Assume one can perform measurements of an unknown quantity $\theta$ as $$y = \theta + \epsilon(t),$$ where $\epsilon(t) \sim \mathcal{N}(0,1/t)$ is the measurement error when a time $t$ was spent to collect the observation.
Now, assume that we can actually repeat this several times, but that the observations might be correlated. The goal is to optimally split $T=1$ hour of computation time between observations.

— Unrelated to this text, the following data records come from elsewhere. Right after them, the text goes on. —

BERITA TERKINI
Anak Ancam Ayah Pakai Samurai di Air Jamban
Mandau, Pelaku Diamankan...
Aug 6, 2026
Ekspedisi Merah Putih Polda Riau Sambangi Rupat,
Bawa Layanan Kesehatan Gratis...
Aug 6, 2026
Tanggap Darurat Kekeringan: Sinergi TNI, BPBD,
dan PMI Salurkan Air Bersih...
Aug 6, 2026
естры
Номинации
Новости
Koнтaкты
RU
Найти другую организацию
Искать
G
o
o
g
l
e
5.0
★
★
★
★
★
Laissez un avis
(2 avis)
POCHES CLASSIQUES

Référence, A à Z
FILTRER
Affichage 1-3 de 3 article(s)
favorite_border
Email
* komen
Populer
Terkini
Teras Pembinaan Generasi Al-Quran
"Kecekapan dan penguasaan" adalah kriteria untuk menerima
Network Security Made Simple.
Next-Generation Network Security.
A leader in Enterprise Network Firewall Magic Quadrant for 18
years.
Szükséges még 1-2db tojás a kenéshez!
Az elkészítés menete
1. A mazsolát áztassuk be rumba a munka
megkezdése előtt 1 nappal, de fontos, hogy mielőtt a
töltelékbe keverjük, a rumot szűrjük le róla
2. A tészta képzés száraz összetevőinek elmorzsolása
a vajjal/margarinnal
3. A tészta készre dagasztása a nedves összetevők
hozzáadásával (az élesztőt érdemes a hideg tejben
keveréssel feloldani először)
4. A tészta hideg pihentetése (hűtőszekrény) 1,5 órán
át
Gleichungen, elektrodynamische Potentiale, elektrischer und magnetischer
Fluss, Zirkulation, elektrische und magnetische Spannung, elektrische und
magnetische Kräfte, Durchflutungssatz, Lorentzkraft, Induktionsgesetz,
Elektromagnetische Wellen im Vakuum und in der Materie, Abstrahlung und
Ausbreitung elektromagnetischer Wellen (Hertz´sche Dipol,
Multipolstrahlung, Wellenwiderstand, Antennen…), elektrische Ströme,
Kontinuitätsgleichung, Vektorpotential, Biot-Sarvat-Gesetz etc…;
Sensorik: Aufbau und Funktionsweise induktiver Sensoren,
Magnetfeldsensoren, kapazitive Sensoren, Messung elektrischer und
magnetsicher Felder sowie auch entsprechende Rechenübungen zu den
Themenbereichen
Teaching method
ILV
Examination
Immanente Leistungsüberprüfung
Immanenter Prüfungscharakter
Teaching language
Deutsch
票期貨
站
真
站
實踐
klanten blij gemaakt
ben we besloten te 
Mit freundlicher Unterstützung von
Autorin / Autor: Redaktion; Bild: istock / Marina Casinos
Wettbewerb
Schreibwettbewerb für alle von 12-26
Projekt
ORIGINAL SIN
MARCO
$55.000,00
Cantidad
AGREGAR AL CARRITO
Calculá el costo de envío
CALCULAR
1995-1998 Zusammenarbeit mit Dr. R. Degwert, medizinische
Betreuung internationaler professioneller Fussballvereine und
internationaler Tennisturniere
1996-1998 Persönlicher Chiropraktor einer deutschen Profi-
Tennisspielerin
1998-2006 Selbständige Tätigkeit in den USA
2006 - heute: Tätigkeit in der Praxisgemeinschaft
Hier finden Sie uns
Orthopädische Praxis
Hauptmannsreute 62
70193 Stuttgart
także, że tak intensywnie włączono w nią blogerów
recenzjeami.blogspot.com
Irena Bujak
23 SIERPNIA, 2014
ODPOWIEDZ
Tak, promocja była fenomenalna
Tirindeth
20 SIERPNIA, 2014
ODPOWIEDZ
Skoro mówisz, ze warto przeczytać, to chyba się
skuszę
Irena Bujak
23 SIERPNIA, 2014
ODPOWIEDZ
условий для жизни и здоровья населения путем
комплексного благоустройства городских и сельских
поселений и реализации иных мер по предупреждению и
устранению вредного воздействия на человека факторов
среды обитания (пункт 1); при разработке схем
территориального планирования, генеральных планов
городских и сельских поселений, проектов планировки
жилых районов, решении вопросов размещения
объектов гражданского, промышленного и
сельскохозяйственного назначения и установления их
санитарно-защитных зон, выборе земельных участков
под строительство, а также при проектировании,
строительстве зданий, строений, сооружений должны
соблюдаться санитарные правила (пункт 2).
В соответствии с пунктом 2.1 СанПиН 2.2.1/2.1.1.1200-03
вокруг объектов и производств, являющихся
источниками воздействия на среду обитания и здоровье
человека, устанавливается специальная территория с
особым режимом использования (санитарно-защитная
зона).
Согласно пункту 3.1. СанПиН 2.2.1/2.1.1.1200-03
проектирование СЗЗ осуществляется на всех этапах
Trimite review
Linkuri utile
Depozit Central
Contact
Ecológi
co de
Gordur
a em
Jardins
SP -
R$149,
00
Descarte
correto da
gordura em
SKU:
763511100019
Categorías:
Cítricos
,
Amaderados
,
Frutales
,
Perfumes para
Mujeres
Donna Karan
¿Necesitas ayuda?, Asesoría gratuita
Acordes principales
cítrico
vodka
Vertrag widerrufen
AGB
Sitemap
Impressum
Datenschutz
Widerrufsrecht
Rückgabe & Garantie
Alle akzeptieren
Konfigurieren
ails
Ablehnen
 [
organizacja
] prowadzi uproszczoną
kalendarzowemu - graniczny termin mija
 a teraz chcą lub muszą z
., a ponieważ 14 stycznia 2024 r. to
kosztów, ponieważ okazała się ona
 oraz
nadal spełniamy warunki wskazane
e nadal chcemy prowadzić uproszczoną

The thing I have in mind is that $\epsilon(t)$ should in fact be deterministic, but we try to model it by a (non-stationary) Gaussian process: $$\epsilon(t) = \frac{1}{\sqrt{t}} Z(t),$$ where $Z(t)$ is GP of unit variance. For simplicity, let us assume $$\operatorname{cov}\big(Z(t_1),Z(t_2)\big) = e^{-(t_1-t_2)^2}.$$
If two observations are allowed, with a time $t$ spent on the first observation, and $1-t$ on the second one, then we have $$ \left[\begin{array}{c}y_1\\y_2\end{array}\right]\sim \mathcal{N}\left( \mathbf{1}\theta,\, \Sigma(t) \right), \ \mathrm{where}\ \Sigma(t)= \left[\begin{array}{cc}\frac{1}{t} & \frac{1}{\sqrt{t(1-t)}} e^{-(1-2t)^2}\\ \frac{1}{\sqrt{t(1-t)}} e^{-(1-2t)^2} & \frac{1}{1-t}\end{array}\right] $$ and $\mathbf{1}$ is the vector of all ones. The variance of the BLUE for $\theta$ is $\big(\mathbf{1}^T \Sigma(t)^{-1} \mathbf{1}\big)^{-1}$, so we want to select $t\in[0,1]$ that maximizes the quantity $\rho(t):= \mathbf{1}^T \Sigma(t)^{-1} \mathbf{1}$. Curiously, the suppremum is attained when $t\to 0^+$ (or when $t \to 1^-$), with $\rho(t)\to 1/(1-e^{-2})\simeq 1.156$. This indicates a non-continuous behaviour around $t=0$ and $t=1$, where there is a single observation of unit variance, so we would define $\rho(0)=\rho(1)=1$.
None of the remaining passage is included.